Report each line from the data below that holds the word "http".

Source material.
=== Begin Enclosure ===
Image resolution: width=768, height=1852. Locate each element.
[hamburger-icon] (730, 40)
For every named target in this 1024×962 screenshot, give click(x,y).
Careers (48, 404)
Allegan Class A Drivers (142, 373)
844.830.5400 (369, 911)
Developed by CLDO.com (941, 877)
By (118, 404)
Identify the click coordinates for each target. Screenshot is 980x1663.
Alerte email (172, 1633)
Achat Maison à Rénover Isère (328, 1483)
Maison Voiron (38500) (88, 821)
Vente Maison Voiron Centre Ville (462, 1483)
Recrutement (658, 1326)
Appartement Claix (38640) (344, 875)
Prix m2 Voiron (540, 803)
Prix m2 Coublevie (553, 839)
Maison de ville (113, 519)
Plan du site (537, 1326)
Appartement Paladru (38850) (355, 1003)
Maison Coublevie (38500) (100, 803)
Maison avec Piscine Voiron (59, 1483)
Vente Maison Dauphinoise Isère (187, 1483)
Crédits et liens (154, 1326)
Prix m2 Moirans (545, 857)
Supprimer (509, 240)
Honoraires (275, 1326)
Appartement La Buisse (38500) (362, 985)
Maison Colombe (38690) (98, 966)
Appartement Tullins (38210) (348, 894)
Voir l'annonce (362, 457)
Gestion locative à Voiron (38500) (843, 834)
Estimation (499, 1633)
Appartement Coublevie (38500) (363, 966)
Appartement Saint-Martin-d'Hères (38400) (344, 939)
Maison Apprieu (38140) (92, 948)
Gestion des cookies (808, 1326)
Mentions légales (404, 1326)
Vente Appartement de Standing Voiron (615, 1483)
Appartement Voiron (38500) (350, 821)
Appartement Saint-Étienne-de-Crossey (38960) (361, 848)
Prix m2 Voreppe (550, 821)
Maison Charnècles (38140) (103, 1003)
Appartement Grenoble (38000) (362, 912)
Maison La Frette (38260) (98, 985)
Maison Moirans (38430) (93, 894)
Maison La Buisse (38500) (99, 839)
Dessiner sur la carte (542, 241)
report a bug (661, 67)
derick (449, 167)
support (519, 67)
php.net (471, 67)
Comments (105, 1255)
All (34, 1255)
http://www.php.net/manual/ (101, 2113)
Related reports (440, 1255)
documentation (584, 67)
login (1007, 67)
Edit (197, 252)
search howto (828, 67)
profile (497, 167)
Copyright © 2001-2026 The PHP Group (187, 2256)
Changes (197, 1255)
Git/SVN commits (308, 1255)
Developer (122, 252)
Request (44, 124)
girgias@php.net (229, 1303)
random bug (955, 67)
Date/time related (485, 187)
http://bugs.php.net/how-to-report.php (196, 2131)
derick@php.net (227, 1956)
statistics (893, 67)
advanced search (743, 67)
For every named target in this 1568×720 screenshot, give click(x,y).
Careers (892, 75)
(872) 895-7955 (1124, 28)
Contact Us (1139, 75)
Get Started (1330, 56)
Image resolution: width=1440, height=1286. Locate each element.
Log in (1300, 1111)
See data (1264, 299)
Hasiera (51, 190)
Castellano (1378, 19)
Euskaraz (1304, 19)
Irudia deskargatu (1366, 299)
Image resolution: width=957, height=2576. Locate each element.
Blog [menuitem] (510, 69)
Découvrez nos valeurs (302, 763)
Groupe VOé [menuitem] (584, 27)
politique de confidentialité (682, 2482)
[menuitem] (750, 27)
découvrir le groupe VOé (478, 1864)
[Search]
=== End Enclosure ===
Task output.
http://www.php.net/manual/ (101, 2113)
http://bugs.php.net/how-to-report.php (196, 2131)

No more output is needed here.